→ Work item:
Where a line of the entries holds the string "отечественного", copy that line.

*** Begin section ***

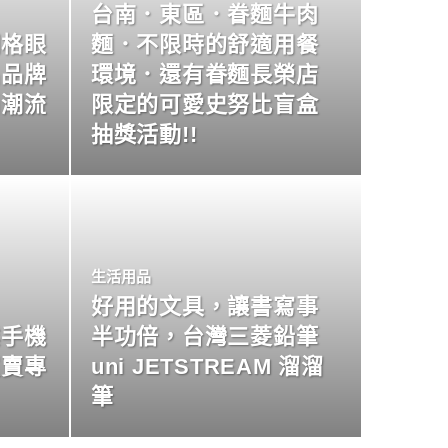
台南．東區．眷麵牛肉
明格眼
麵．不限時的舒適用餐
名品牌
環境．還有眷麵長榮店
尚潮流
限定的可愛史努比盲盒
抽獎活動!!
生活用品
好用的文具，讓書寫事
業手機
半功倍，台灣三菱鉛筆
買賣專
uni JETSTREAM 溜溜
筆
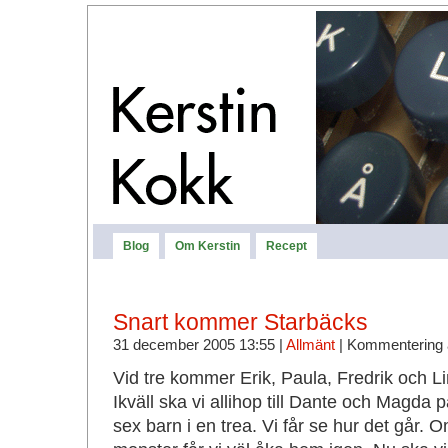
Blog
Om Kerstin
Recept
Snart kommer Starbäcks
31 december 2005 13:55 |
Allmänt
|
Kommentering 
Vid tre kommer Erik, Paula, Fredrik och L
Ikväll ska vi allihop till Dante och Magda p
sex barn i en trea. Vi får se hur det går. 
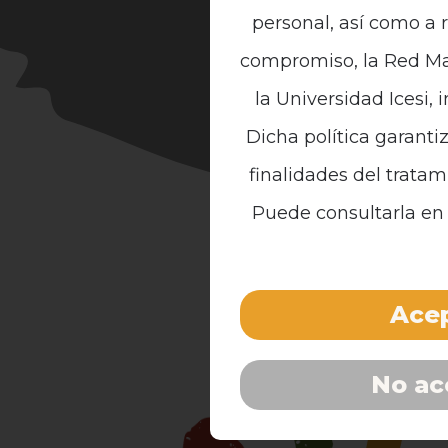
personal, así como a 
compromiso, la Red Mal
la Universidad Icesi, 
Dicha política garanti
finalidades del tratam
Puede consultarla en 
Acep
No ac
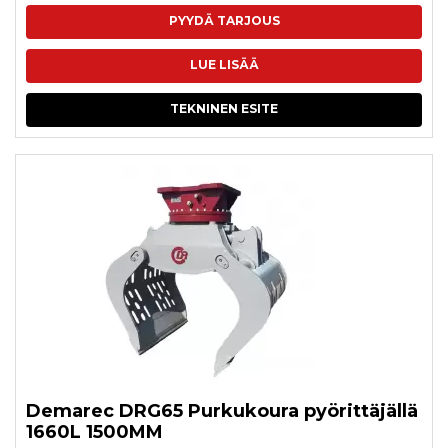
PYYDÄ TARJOUS
LUE LISÄÄ
TEKNINEN ESITE
Demarec DRG65 Purkukoura pyörittäjällä
1660L 1500MM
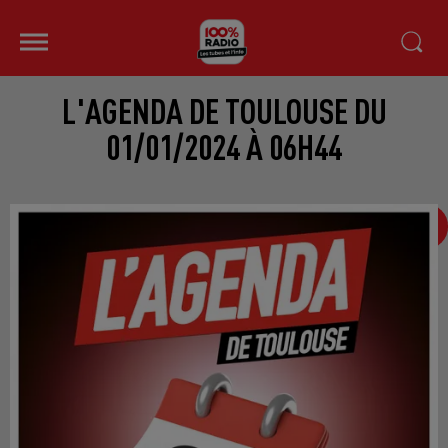
L'AGENDA DE TOULOUSE DU
01/01/2024 À 06H44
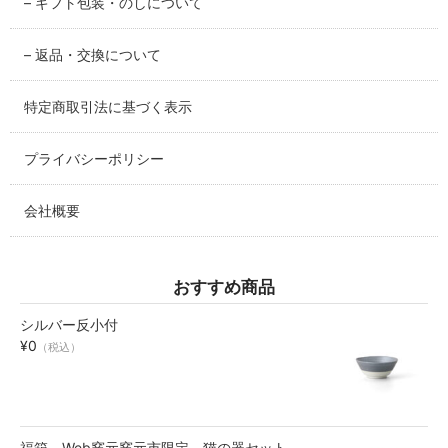
– ギフト包装・のしについて
碗・鉢・ボール
– 返品・交換について
bowl
特定商取引法に基づく表示
湯呑・コップ
cup
プライバシーポリシー
モーニングセット
morning set
会社概要
レスト・箸置き
rest
おすすめ商品
シルバー反小付
アクセサリー
¥0
（税込）
accessory
その他
others
福箱 Web窯元窯元市限定 猫の器セット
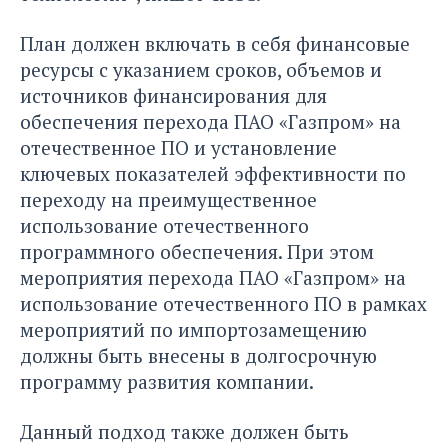
План должен включать в себя финансовые
ресурсы с указанием сроков, объемов и
источников финансирования для
обеспечения перехода ПАО «Газпром» на
отечественное ПО и установление
ключевых показателей эффективности по
переходу на преимущественное
использование отечественного
программного обеспечения. При этом
мероприятия перехода ПАО «Газпром» на
использование отечественного ПО в рамках
мероприятий по импортозамещению
должны быть внесены в долгосрочную
программу развития компании.
Данный подход также должен быть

*** End section ***

→ Response box:
использование отечественного
использование отечественного ПО в рамках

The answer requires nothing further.